Dance movement psychotherapist
- Alcohol addiction
- Anorexia nervosa
- Binge eating disorder (BED)
- Bulimia nervosa
- Drug addiction
- Gambling addiction
- Personality disorders
- Post-traumatic stress disorder (PTSD)
- Mindfulness-based cognitive therapy (MBCT)
- Dance movement psychotherapy
Professional qualifications, accreditations and memberships
- MA Dance Movement Psychotherapy accredited by ADMPUK
- Diploma in Creative Supervision, accredited by ADMPUK and UKCP
Since qualifying as a Dance Movement Psychotherapist in 2011, the majority of Helen’s work has been conducted in inpatient mental health settings. She has used dance movement psychotherapy (DMP) to support patients dealing with a range of general mental health conditions, including eating disorders (adults and adolescents), personality disorders, trauma, addictions and neuropsychiatry.
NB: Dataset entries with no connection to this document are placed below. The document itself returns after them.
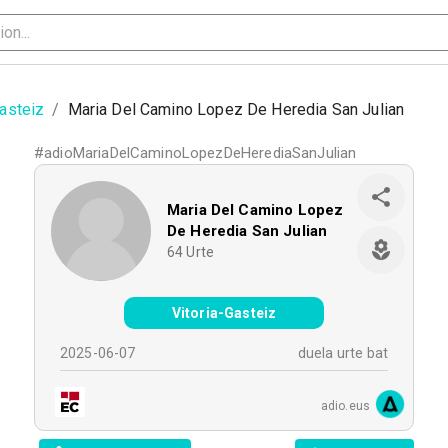
Gasteiz
/
Maria Del Camino Lopez De Heredia San Julian
#
adioMariaDelCaminoLopezDeHerediaSanJulian
Maria Del Camino Lopez
De Heredia San Julian
64
Urte
Vitoria-Gasteiz
2025-06-07
duela urte bat
adio.eus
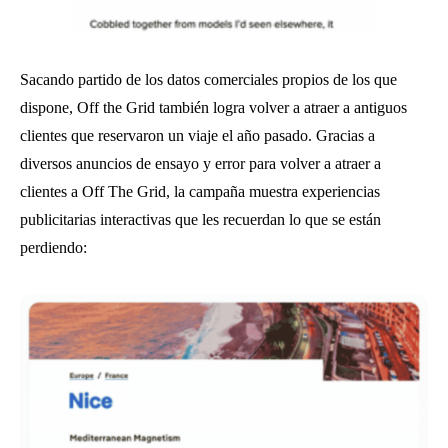
Sacando partido de los datos comerciales propios de los que
dispone, Off the Grid también logra volver a atraer a antiguos
clientes que reservaron un viaje el año pasado. Gracias a
diversos anuncios de ensayo y error para volver a atraer a
clientes a Off The Grid, la campaña muestra experiencias
publicitarias interactivas que les recuerdan lo que se están
perdiendo:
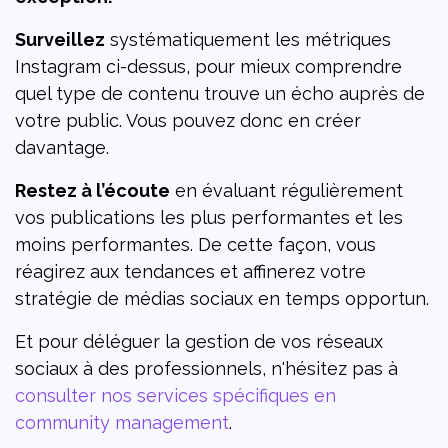
Surveillez
systématiquement les métriques
Instagram ci-dessus, pour mieux comprendre
quel type de contenu trouve un écho auprès de
votre public. Vous pouvez donc en créer
davantage.
Restez à l’écoute
en évaluant régulièrement
vos publications les plus performantes et les
moins performantes. De cette façon, vous
réagirez aux tendances et affinerez votre
stratégie de médias sociaux en temps opportun.
Et pour déléguer la gestion de vos réseaux
sociaux à des professionnels, n'hésitez pas à
consulter nos services spécifiques en
community management
.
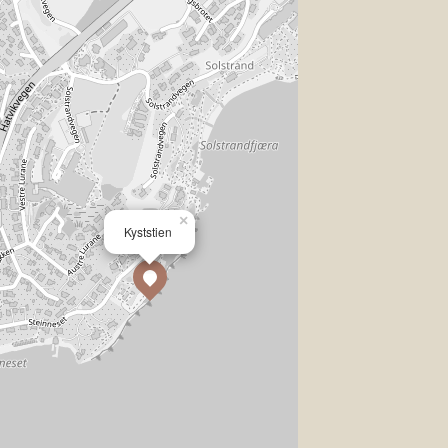
×
Kyststien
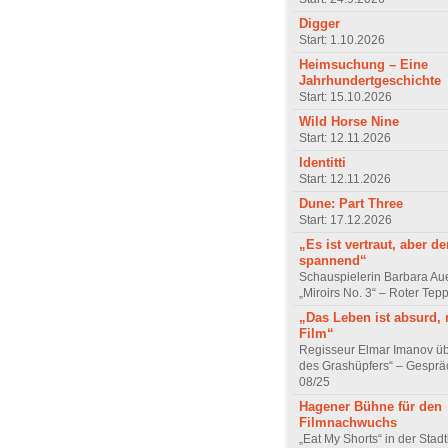
Digger
Start: 1.10.2026
Heimsuchung – Eine
Jahrhundertgeschichte
Start: 15.10.2026
Wild Horse Nine
Start: 12.11.2026
Identitti
Start: 12.11.2026
Dune: Part Three
Start: 17.12.2026
„Es ist vertraut, aber d
spannend“
Schauspielerin Barbara Au
„Miroirs No. 3“ – Roter Tep
„Das Leben ist absurd, 
Film“
Regisseur Elmar Imanov üb
des Grashüpfers“ – Gesprä
08/25
Hagener Bühne für den
Filmnachwuchs
„Eat My Shorts“ in der Stad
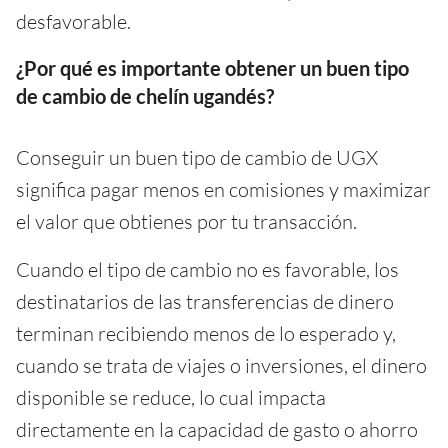
desfavorable.
¿Por qué es importante obtener un buen tipo
de cambio de chelín ugandés?
Conseguir un buen tipo de cambio de UGX
significa pagar menos en comisiones y maximizar
el valor que obtienes por tu transacción.
Cuando el tipo de cambio no es favorable, los
destinatarios de las transferencias de dinero
terminan recibiendo menos de lo esperado y,
cuando se trata de viajes o inversiones, el dinero
disponible se reduce, lo cual impacta
directamente en la capacidad de gasto o ahorro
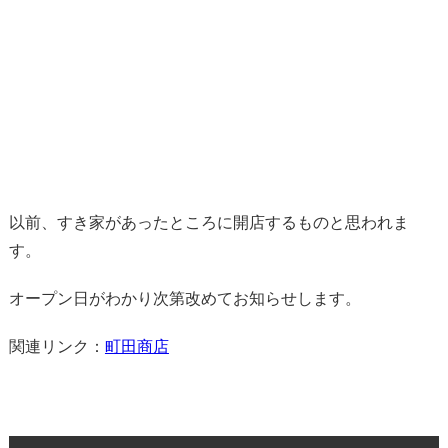
以前、すき家があったところに開店するものと思われま
す。
オープン日がわかり次第改めてお知らせします。
関連リンク：
町田商店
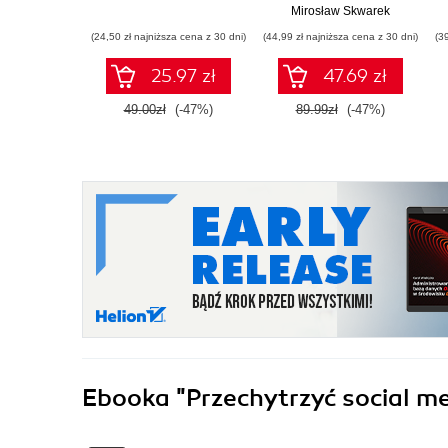
wykorzystać swój
Mirosław Skwarek
potencjał
(24,50 zł najniższa cena z 30 dni)
(44,99 zł najniższa cena z 30 dni)
(3
25.97 zł
47.69 zł
49.00zł
(-47%)
89.99zł
(-47%)
Ebooka
"Przechytrzyć social m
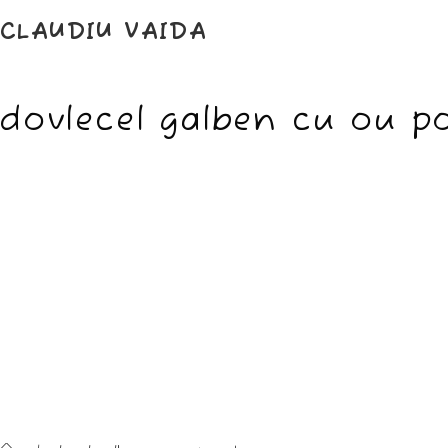
Skip
to
CLAUDIU VAIDA
content
dovlecel galben cu ou p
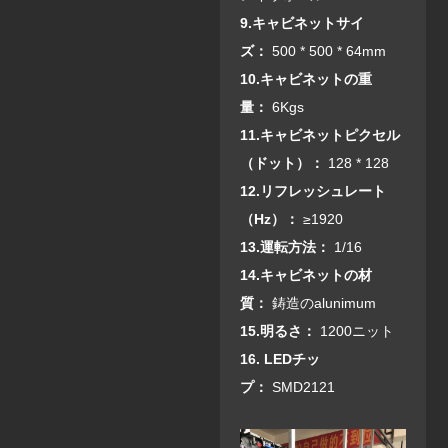
9.キャビネットサイ
ズ：
500 * 500 * 64mm
10.キャビネットの重
量：
6Kgs
11.キャビネットピクセル
（ドット）：
128 * 128
1
2.リフレッシュレート
（Hz）：
≥1920
13.運転方法：
1/16
14.キャビネットの材
質：
鋳造のalunimum
15.明るさ：
1200ニット
16. LEDチッ
プ：
SMD2121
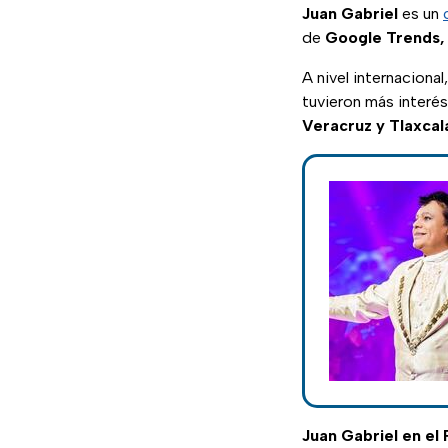
Juan Gabriel
es un
de
Google Trends,
A nivel internacional
tuvieron más interés
Veracruz y Tlaxcal
Juan Gabriel en el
She has experience working with CAMHS and acute patients.
She currently works with adult eating disorder patients, as well as providing therapy and supervision as a lecturer on the DMP MA at Roehampton University.
Helen considers therapy to be a process of gathering information in order to make sense of your experiences, both past and present.
Once you have gathered information and found ways to understand what you have discovered, it then becomes yours to use, allowing you to make choices about how you want to live in a relationship with both yourself and others. She conducts her work in an embodied way, meaning that when engaged in this process of discovery and understanding, you are paying attention not just to your mind, but also to your body and brain. It allows you to explore, express and understand in a complete and integrated way. Something that is essential to making lasting, meaningful change.
Dance movement psychotherapy is a creative, body-based psychotherapy that allows for movement, as well as spoken expression. Sometimes this involves finding big, percussive movements that use lots of space and energy. Sometimes it’s about exploring an experience of stillness, quietness and just ‘being’. Often it involves both and everything in between. It is always a process that is individual to each person and their body and is guided by their unique experience and story.
Her particular approach as a therapist is one that blends together the creativity of DMP and the arts, with the body knowledge, and wisdom that she has gained from other somatic interests such as yoga and mindfulness. It is an approach that values each individual, their strengths, resources and power, and works collaboratively to use these to best serve whatever needs or challenges led them to therapy in the first place.